THE Central Negros Electric Cooperative (Ceneco), particularly its board, is open to a dialogue with the consumer group, one of its directors said.
Director Robert Javellana, representing District 6, said talking with the consumers would allow them to know what is happening in the cooperative.
Also, it would enable them to raise their concerns, Javellana said.
"Being part of the Board, I don't see any problem talking with the consumers," he said, adding that "other members of the board, I think, are also open to such dialogue."
Power Watch Negros secretary general Wennie Sancho earlier said they recently wrote a letter to the cooperative's president Dwight Carbon considering the "unresolved electric power problems such as expensive electricity rates and power outages affecting productivity."
Sancho said the purpose of the meeting is to open the line of communication between the member-consumers and management to address problems to improve their relationship.

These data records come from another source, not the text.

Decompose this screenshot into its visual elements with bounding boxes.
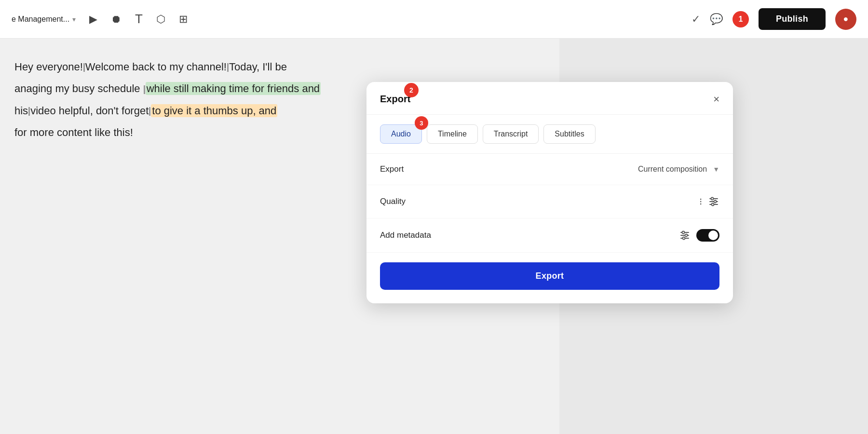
shape-icon[interactable]: ⬡	[156, 13, 165, 26]
svg-point-5	[712, 203, 714, 206]
toolbar-icons: ▶ ⏺ T ⬡ ⊞	[89, 12, 188, 27]
modal-overlay: Export 2 × Audio 3 Timel	[0, 39, 868, 434]
modal-close-button[interactable]: ×	[713, 94, 719, 105]
tab-subtitles[interactable]: Subtitles	[543, 124, 595, 144]
tab-audio[interactable]: Audio 3	[380, 124, 422, 144]
tab-transcript[interactable]: Transcript	[483, 124, 539, 144]
text-icon[interactable]: T	[135, 12, 143, 27]
toggle-knob	[708, 231, 718, 240]
metadata-label: Add metadata	[380, 231, 431, 240]
record-icon[interactable]: ⏺	[111, 13, 122, 26]
export-button-container: Export	[366, 253, 733, 303]
modal-title: Export 2	[380, 94, 410, 105]
metadata-row: Add metadata	[366, 218, 733, 253]
export-button[interactable]: Export	[380, 262, 719, 290]
step-badge-3: 3	[415, 116, 428, 130]
modal-tabs: Audio 3 Timeline Transcript Subtitles	[366, 115, 733, 154]
metadata-toggle[interactable]	[696, 229, 719, 242]
avatar: ●	[835, 9, 856, 30]
step-badge-1: 1	[732, 11, 749, 27]
tab-timeline[interactable]: Timeline	[427, 124, 478, 144]
export-row: Export Current composition ▼	[366, 154, 733, 185]
export-label: Export	[380, 164, 404, 174]
step-badge-2: 2	[404, 83, 419, 97]
toolbar-left: e Management... ▾ ▶ ⏺ T ⬡ ⊞	[12, 12, 188, 27]
metadata-sliders-icon[interactable]	[679, 230, 691, 241]
modal-header: Export 2 ×	[366, 82, 733, 115]
main-content: Hey everyone!Welcome back to my channel!…	[0, 39, 868, 434]
svg-point-9	[685, 234, 688, 237]
svg-point-1	[711, 198, 714, 200]
play-icon[interactable]: ▶	[89, 13, 97, 26]
quality-sliders-icon[interactable]: ⁝	[699, 196, 702, 207]
svg-point-3	[714, 201, 717, 203]
grid-icon[interactable]: ⊞	[179, 13, 188, 26]
quality-label: Quality	[380, 197, 406, 206]
export-modal: Export 2 × Audio 3 Timel	[366, 82, 733, 303]
chevron-down-icon: ▼	[713, 165, 719, 173]
sliders-icon-svg[interactable]	[708, 196, 719, 207]
quality-controls[interactable]: ⁝	[699, 196, 719, 207]
toolbar-right: ✓ 💬 1 Publish ●	[692, 8, 856, 30]
quality-row: Quality ⁝	[366, 185, 733, 218]
app-title[interactable]: e Management... ▾	[12, 15, 76, 24]
publish-button[interactable]: Publish	[759, 8, 826, 30]
check-icon[interactable]: ✓	[692, 13, 700, 26]
chat-icon[interactable]: 💬	[710, 13, 723, 26]
toolbar: e Management... ▾ ▶ ⏺ T ⬡ ⊞ ✓ 💬 1 Publis…	[0, 0, 868, 39]
svg-point-11	[683, 237, 685, 240]
metadata-controls	[679, 229, 719, 242]
svg-point-7	[682, 231, 685, 234]
export-dropdown[interactable]: Current composition ▼	[638, 165, 719, 174]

"The role of Power Watch Negros is to serve as watchdog to ensure that the services of Ceneco are efficient for its members and their rights are not violated," he added.

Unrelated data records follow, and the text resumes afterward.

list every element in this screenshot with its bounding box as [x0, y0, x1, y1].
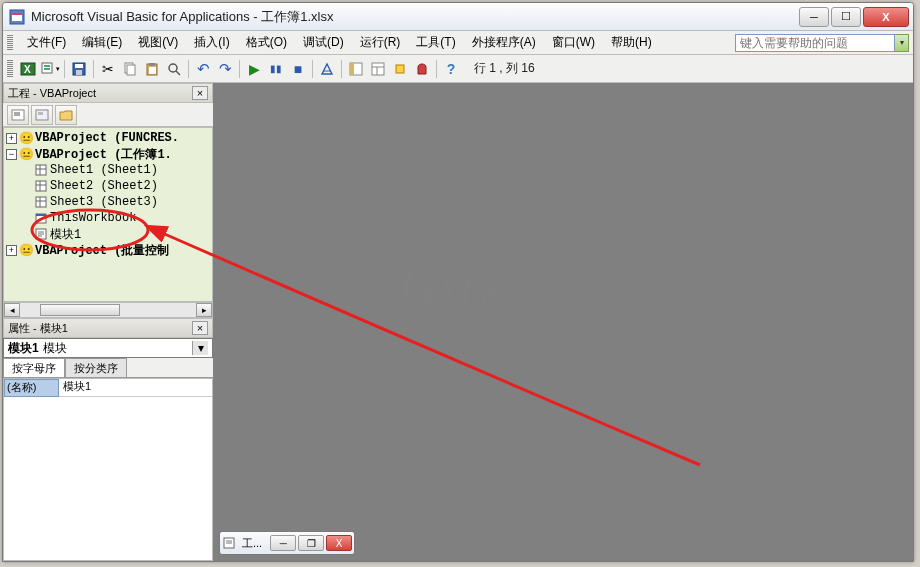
object-browser-button[interactable]: [389, 58, 411, 80]
svg-rect-21: [372, 63, 384, 75]
module-icon: [222, 537, 236, 549]
scroll-thumb[interactable]: [40, 304, 120, 316]
properties-panel-titlebar: 属性 - 模块1 ×: [3, 318, 213, 338]
chevron-down-icon: ▾: [192, 341, 208, 355]
svg-point-16: [169, 64, 177, 72]
cursor-position-label: 行 1 , 列 16: [474, 60, 535, 77]
menubar-grip[interactable]: [7, 35, 13, 51]
properties-panel-title: 属性 - 模块1: [8, 321, 68, 336]
svg-rect-40: [36, 214, 46, 216]
minimize-button[interactable]: ─: [799, 7, 829, 27]
find-button[interactable]: [163, 58, 185, 80]
close-button[interactable]: X: [863, 7, 909, 27]
run-button[interactable]: ▶: [243, 58, 265, 80]
svg-rect-14: [149, 63, 155, 66]
left-docking-area: 工程 - VBAProject × +😐VBAProject (FUNCRES.…: [3, 83, 213, 561]
menu-addins[interactable]: 外接程序(A): [464, 32, 544, 53]
window-title: Microsoft Visual Basic for Applications …: [31, 8, 799, 26]
copy-button[interactable]: [119, 58, 141, 80]
menu-format[interactable]: 格式(O): [238, 32, 295, 53]
save-button[interactable]: [68, 58, 90, 80]
menu-debug[interactable]: 调试(D): [295, 32, 352, 53]
tree-node-sheet1[interactable]: Sheet1 (Sheet1): [4, 162, 212, 178]
svg-rect-20: [350, 63, 354, 75]
project-panel-toolbar: [3, 103, 213, 127]
view-excel-button[interactable]: X: [17, 58, 39, 80]
menu-window[interactable]: 窗口(W): [544, 32, 603, 53]
properties-grid[interactable]: (名称) 模块1: [3, 378, 213, 561]
svg-text:X: X: [24, 64, 31, 75]
menu-view[interactable]: 视图(V): [130, 32, 186, 53]
toolbar-grip[interactable]: [7, 60, 13, 78]
svg-rect-15: [149, 67, 156, 74]
mdi-minimize-button[interactable]: ─: [270, 535, 296, 551]
mdi-restore-button[interactable]: ❐: [298, 535, 324, 551]
property-row-name[interactable]: (名称) 模块1: [4, 379, 212, 397]
tree-node-project-batch[interactable]: +😐VBAProject (批量控制: [4, 242, 212, 258]
menu-edit[interactable]: 编辑(E): [74, 32, 130, 53]
property-key: (名称): [4, 379, 59, 397]
design-mode-button[interactable]: [316, 58, 338, 80]
tree-node-project-funcres[interactable]: +😐VBAProject (FUNCRES.: [4, 130, 212, 146]
project-tree[interactable]: +😐VBAProject (FUNCRES. −😐VBAProject (工作簿…: [3, 127, 213, 302]
paste-button[interactable]: [141, 58, 163, 80]
svg-rect-9: [75, 64, 83, 68]
undo-button[interactable]: ↶: [192, 58, 214, 80]
svg-rect-24: [396, 65, 404, 73]
properties-window-button[interactable]: [367, 58, 389, 80]
scroll-right-button[interactable]: ▸: [196, 303, 212, 317]
svg-rect-10: [76, 70, 82, 75]
tab-categorized[interactable]: 按分类序: [65, 358, 127, 377]
help-search-input[interactable]: [735, 34, 895, 52]
help-dropdown-button[interactable]: ▾: [895, 34, 909, 52]
mdi-child-title: 工...: [236, 536, 268, 551]
menu-insert[interactable]: 插入(I): [186, 32, 237, 53]
menu-help[interactable]: 帮助(H): [603, 32, 660, 53]
reset-button[interactable]: ■: [287, 58, 309, 80]
menu-run[interactable]: 运行(R): [352, 32, 409, 53]
view-code-button[interactable]: [7, 105, 29, 125]
tree-node-sheet2[interactable]: Sheet2 (Sheet2): [4, 178, 212, 194]
svg-rect-7: [44, 68, 50, 70]
view-object-button[interactable]: [31, 105, 53, 125]
project-tree-hscrollbar[interactable]: ◂ ▸: [3, 302, 213, 318]
project-explorer-button[interactable]: [345, 58, 367, 80]
insert-dropdown-button[interactable]: ▾: [39, 58, 61, 80]
project-panel-titlebar: 工程 - VBAProject ×: [3, 83, 213, 103]
svg-rect-2: [12, 13, 22, 15]
tab-alphabetic[interactable]: 按字母序: [3, 358, 65, 377]
property-value[interactable]: 模块1: [59, 379, 212, 397]
properties-object-dropdown[interactable]: 模块1 模块 ▾: [3, 338, 213, 358]
mdi-close-button[interactable]: X: [326, 535, 352, 551]
svg-line-17: [176, 71, 180, 75]
menu-file[interactable]: 文件(F): [19, 32, 74, 53]
project-panel-close-button[interactable]: ×: [192, 86, 208, 100]
main-body: 工程 - VBAProject × +😐VBAProject (FUNCRES.…: [3, 83, 913, 561]
mdi-client-area[interactable]: 工... ─ ❐ X: [213, 83, 913, 561]
scroll-left-button[interactable]: ◂: [4, 303, 20, 317]
toggle-folders-button[interactable]: [55, 105, 77, 125]
maximize-button[interactable]: ☐: [831, 7, 861, 27]
titlebar: Microsoft Visual Basic for Applications …: [3, 3, 913, 31]
tree-node-thisworkbook[interactable]: ThisWorkbook: [4, 210, 212, 226]
svg-rect-33: [36, 181, 46, 191]
properties-panel-close-button[interactable]: ×: [192, 321, 208, 335]
menu-tools[interactable]: 工具(T): [408, 32, 463, 53]
tree-node-project-workbook1[interactable]: −😐VBAProject (工作簿1.: [4, 146, 212, 162]
svg-rect-36: [36, 197, 46, 207]
cut-button[interactable]: ✂: [97, 58, 119, 80]
app-window: Microsoft Visual Basic for Applications …: [2, 2, 914, 562]
help-button[interactable]: ?: [440, 58, 462, 80]
toolbar: X ▾ ✂ ↶ ↷ ▶ ▮▮ ■ ? 行 1 , 列 16: [3, 55, 913, 83]
svg-rect-6: [44, 65, 50, 67]
redo-button[interactable]: ↷: [214, 58, 236, 80]
properties-panel: 属性 - 模块1 × 模块1 模块 ▾ 按字母序 按分类序 (名称) 模块1: [3, 318, 213, 561]
mdi-child-window[interactable]: 工... ─ ❐ X: [219, 531, 355, 555]
tree-node-module1[interactable]: 模块1: [4, 226, 212, 242]
toolbox-button[interactable]: [411, 58, 433, 80]
properties-tabs: 按字母序 按分类序: [3, 358, 213, 378]
break-button[interactable]: ▮▮: [265, 58, 287, 80]
tree-node-sheet3[interactable]: Sheet3 (Sheet3): [4, 194, 212, 210]
svg-rect-30: [36, 165, 46, 175]
project-panel-title: 工程 - VBAProject: [8, 86, 96, 101]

During the dialogue, Power Watch Negros will again raise the issue of "power supply over contracting" among Electric Power Purchase Agreements (Eppa) allegedly by Ceneco and its power suppliers.
Also, the consumers group leader earlier requested for the revival of transparency meetings which was implemented during the rime of former Ceneco president Roy Cordova.

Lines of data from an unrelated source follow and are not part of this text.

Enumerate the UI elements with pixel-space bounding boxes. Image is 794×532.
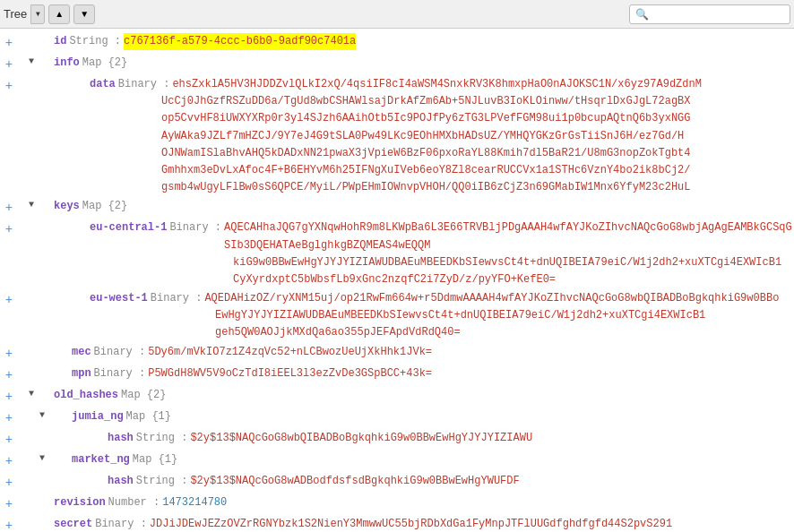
table-row: + data Binary : ehsZxklA5HV3HJDDZvlQLkI2…	[0, 75, 794, 197]
key-label: jumia_ng	[72, 408, 124, 425]
key-label: hash	[108, 430, 134, 447]
toggle-icon[interactable]: ▼	[39, 408, 50, 423]
add-icon[interactable]: +	[0, 452, 18, 471]
add-icon[interactable]: +	[0, 345, 18, 364]
key-label: eu-west-1	[90, 290, 148, 307]
type-label: Number :	[108, 494, 160, 511]
toolbar-title: Tree	[4, 7, 27, 21]
toggle-icon[interactable]: ▼	[29, 55, 39, 69]
binary-line: Gmhhxm3eDvLxAfoc4F+B6EHYvM6h25IFNgXuIVeb…	[90, 162, 794, 179]
add-icon[interactable]: +	[0, 77, 18, 96]
table-row: + mpn Binary : P5WGdH8WV5V9oCzTdI8iEEL3l…	[0, 365, 794, 386]
table-row: + ▼ info Map {2}	[0, 54, 794, 75]
table-row: + hash String : $2y$13$NAQcGoG8wbQIBADBo…	[0, 429, 794, 450]
binary-line: AyWAka9JZLf7mHZCJ/9Y7eJ4G9tSLA0Pw49LKc9E…	[90, 128, 794, 145]
value-text: P5WGdH8WV5V9oCzTdI8iEEL3l3ezZvDe3GSpBCC+…	[148, 365, 432, 382]
table-row: + ▼ old_hashes Map {2}	[0, 386, 794, 408]
binary-line: geh5QW0AOJjkMXdQa6ao355pJEFApdVdRdQ40=	[90, 324, 794, 341]
table-row: + id String : c767136f-a579-4ccc-b6b0-9a…	[0, 32, 794, 54]
table-row: + ▼ keys Map {2}	[0, 197, 794, 219]
toggle-icon[interactable]: ▼	[29, 387, 39, 401]
table-row: + eu-west-1 Binary : AQEDAHizOZ/ryXNM15u…	[0, 289, 794, 343]
value-text: ehsZxklA5HV3HJDDZvlQLkI2xQ/4qsiIF8cI4aWS…	[172, 76, 794, 93]
binary-line: UcCj0JhGzfRSZuDD6a/TgUd8wbCSHAWlsajDrkAf…	[90, 93, 794, 110]
add-icon[interactable]: +	[0, 409, 18, 428]
value-text: $2y$13$NAQcGoG8wbQIBADBoBgkqhkiG9w0BBwEw…	[190, 430, 532, 447]
toggle-icon[interactable]: ▼	[29, 198, 39, 212]
table-row: + secret Binary : JDJiJDEwJEZzOVZrRGNYbz…	[0, 515, 794, 532]
value-text: 1473214780	[162, 494, 227, 511]
binary-line: EwHgYJYJYIZIAWUDBAEuMBEEDKbSIewvsCt4t+dn…	[90, 307, 794, 324]
scroll-down-button[interactable]: ▼	[73, 4, 95, 24]
table-row: + ▼ jumia_ng Map {1}	[0, 408, 794, 429]
add-icon[interactable]: +	[0, 56, 18, 74]
key-label: info	[54, 55, 80, 72]
key-label: market_ng	[72, 451, 130, 468]
key-label: id	[54, 33, 66, 50]
key-label: data	[90, 76, 116, 93]
type-label: Binary :	[151, 290, 203, 307]
key-label: revision	[54, 494, 106, 511]
key-label: eu-central-1	[90, 219, 167, 236]
type-label: Binary :	[169, 219, 221, 236]
type-label: Binary :	[118, 76, 170, 93]
tree-content: + id String : c767136f-a579-4ccc-b6b0-9a…	[0, 29, 794, 532]
key-label: keys	[54, 198, 80, 215]
table-row: + mec Binary : 5Dy6m/mVkIO7z1Z4zqVc52+nL…	[0, 343, 794, 365]
value-text: AQEDAHizOZ/ryXNM15uj/op21RwFm664w+r5Ddmw…	[204, 290, 779, 307]
type-label: Binary :	[94, 365, 146, 382]
add-icon[interactable]: +	[0, 388, 18, 407]
toolbar: Tree ▾ ▲ ▼	[0, 0, 794, 29]
type-label: Binary :	[95, 516, 147, 532]
key-label: old_hashes	[54, 387, 118, 404]
binary-line: op5CvvHF8iUWXYXRp0r3yl4SJzh6AAihOtb5Ic9P…	[90, 110, 794, 127]
scroll-up-button[interactable]: ▲	[48, 4, 70, 24]
type-label: Map {2}	[82, 55, 127, 72]
binary-line: kiG9w0BBwEwHgYJYJYIZIAWUDBAEuMBEEDKbSIew…	[90, 254, 794, 271]
key-label: mpn	[72, 365, 91, 382]
binary-line: gsmb4wUgyLFlBw0sS6QPCE/MyiL/PWpEHmIOWnvp…	[90, 179, 794, 196]
table-row: + hash String : $2y$13$NAQcGoG8wADBodfds…	[0, 472, 794, 493]
add-icon[interactable]: +	[0, 474, 18, 493]
add-icon[interactable]: +	[0, 495, 18, 514]
add-icon[interactable]: +	[0, 34, 18, 53]
type-label: Map {1}	[133, 451, 177, 468]
key-label: secret	[54, 516, 92, 532]
add-icon[interactable]: +	[0, 199, 18, 218]
search-input[interactable]	[629, 4, 790, 24]
table-row: + ▼ market_ng Map {1}	[0, 450, 794, 472]
key-label: hash	[108, 473, 134, 490]
value-text: 5Dy6m/mVkIO7z1Z4zqVc52+nLCBwozUeUjXkHhk1…	[148, 344, 432, 361]
value-text: c767136f-a579-4ccc-b6b0-9adf90c7401a	[124, 33, 356, 50]
type-label: Map {2}	[121, 387, 166, 404]
type-label: Map {2}	[82, 198, 127, 215]
type-label: Map {1}	[126, 408, 171, 425]
toggle-icon[interactable]: ▼	[39, 451, 50, 466]
key-label: mec	[72, 344, 91, 361]
type-label: String :	[136, 430, 188, 447]
add-icon[interactable]: +	[0, 220, 18, 239]
add-icon[interactable]: +	[0, 517, 18, 532]
binary-line: CyXyrdxptC5bWbsfLb9xGnc2nzqfC2i7ZyD/z/py…	[90, 271, 794, 288]
add-icon[interactable]: +	[0, 366, 18, 385]
value-text: $2y$13$NAQcGoG8wADBodfdsfsdBgkqhkiG9w0BB…	[190, 473, 519, 490]
table-row: + revision Number : 1473214780	[0, 493, 794, 515]
dropdown-icon[interactable]: ▾	[30, 4, 45, 24]
type-label: String :	[69, 33, 121, 50]
table-row: + eu-central-1 Binary : AQECAHhaJQG7gYXN…	[0, 219, 794, 289]
type-label: String :	[136, 473, 188, 490]
value-text: AQECAHhaJQG7gYXNqwHohR9m8LKWpBa6L3E66TRV…	[224, 219, 794, 253]
add-icon[interactable]: +	[0, 431, 18, 450]
type-label: Binary :	[94, 344, 146, 361]
value-text: JDJiJDEwJEZzOVZrRGNYbzk1S2NienY3MmwwUC55…	[150, 516, 672, 532]
add-icon[interactable]: +	[0, 291, 18, 310]
binary-line: OJNWamISlaBhvAHQ5kDADxNN21pwaX3jVpieW6Bz…	[90, 145, 794, 162]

"It was stopped without prior notice," Sancho said.
Javellana pointed out that every president of the board has his own programs.
Though, the cooperative remains transparent even without the transparency meeting, he said.
"Ceneco Board is transparent, we are open to discussion on the concerns our consumers," the director added.
Ceneco caters to the largest number of electric consumers in the province, including cities of Bacolod, Bago, Talisay and Silay, and towns of Murcia and Salvador Benedicto.
Power Watch Negros has slammed the "one bill policy" implemented by Ceneco, citing its adverse effects to the lower income groups, including informal sectors.
Sancho, also the secretary general of General Alliance of Workers Associations (Gawa), said the move of the electric cooperative lacks sufficient consultation with member-consumers.
"It is untimely and inappropriate when consumers would suffer disconnection due to the policy during Christmas time," he added.
Javellana said if the consumers will not promptly pay their bills, like paying it the next month, the cooperative will also suffer.
"It has something to do with the viability of the utility," the director said, adding that "it was actually just a reminder since the policy has already been implemented not just on Christmas time."